Quando digo "compartilhei um beijo", quis dizer com paixão profundamente arraigada, não apenas um beijo de emoções intensas, porque isso poderia ser encontrado em qualquer pornografia gay, que eu assisti (e há alguns bons beijos lá), secretamente , nos cybercafés da era pré-incógnita dos navegadores. Ver homens se olharem e se conectarem antes de compartilhar um beijo é uma tempestade de emoções, algo que me leva a perceber que eu, um garoto gay, finalmente quero esse amor de que falam, não apenas porque todos parecem ter - especialmente durante a puberdade - mas porque quero experimentar, ser consumido por isso. 

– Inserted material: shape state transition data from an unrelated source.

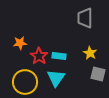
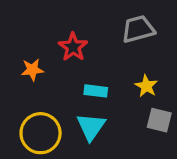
gray trapezoid: (85, 18) -> (138, 29), turned 75
red star: (39, 56) -> (73, 47), moved

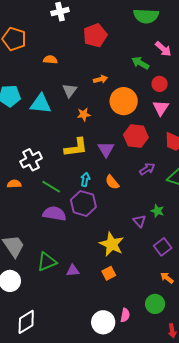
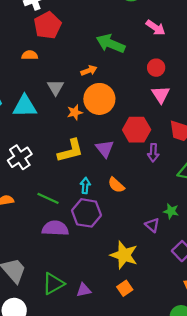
red pentagon: (95, 35) -> (48, 25), moved
green arrow: (140, 63) -> (111, 44), moved, size x1.4
orange circle: (124, 101) -> (99, 99), moved
white cross: (31, 160) -> (20, 157), moved
purple arrow: (147, 169) -> (153, 153), moved, turned 133

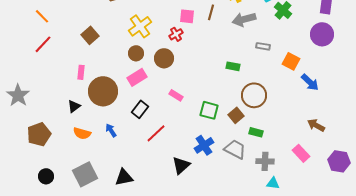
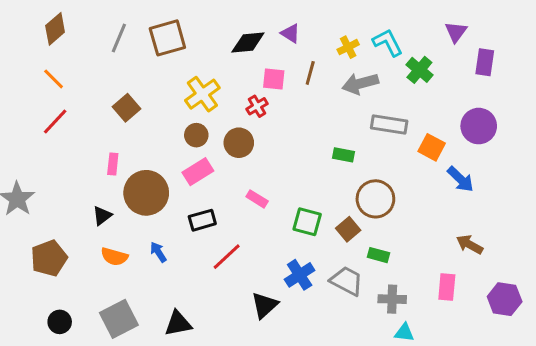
purple circle: (322, 34) -> (479, 126), moved
gray rectangle: (263, 46) -> (389, 125), size x1.6
black rectangle: (140, 109) -> (202, 220), turned 36
pink rectangle: (301, 153) -> (447, 287), turned 48

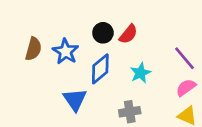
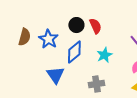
red semicircle: (128, 34) -> (95, 26), turned -63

Tenoch e Julio não eram filipinos, mas eram meninos morenos no auge de seu despertar sexual - e certamente não estavam enfrentando nenhuma adversidade que tornasse difícil para eles reivindicar sua sexualidade. Eles viviam em um mundo que lhes permitia atos excessivos que provavam sua masculinidade, como em qualquer sociedade patriarcal. (Spoilers aqui, se você não viu o filme.) O beijo que eles compartilham na cena climática pode não ser inteiramente baseado apenas na atração homossexual, mas é claro que eu adolescente não se importou. Eles eram dois caras! Se beijando! E em um ótimo filme que ganhou prêmios! 

A normalização do beijo deles foi um momento para mim como um garoto gay que só conhecia papéis queer usados para o ridículo (os papéis de Roderick Paulate, Bernardo Bernardo, Dolphy, Vice Ganda, etc.) ou tragédia (vários filmes sobre HIV AIDS ou filmes de TV em que gays morrem nas mãos de seus amantes ou por suicídio). No meu mundo, personagens queer fictícios não mereciam o mundo, mas Tenoch e Julio me mostraram que você pode ter aquele único momento no mundo onde tudo parecia amor.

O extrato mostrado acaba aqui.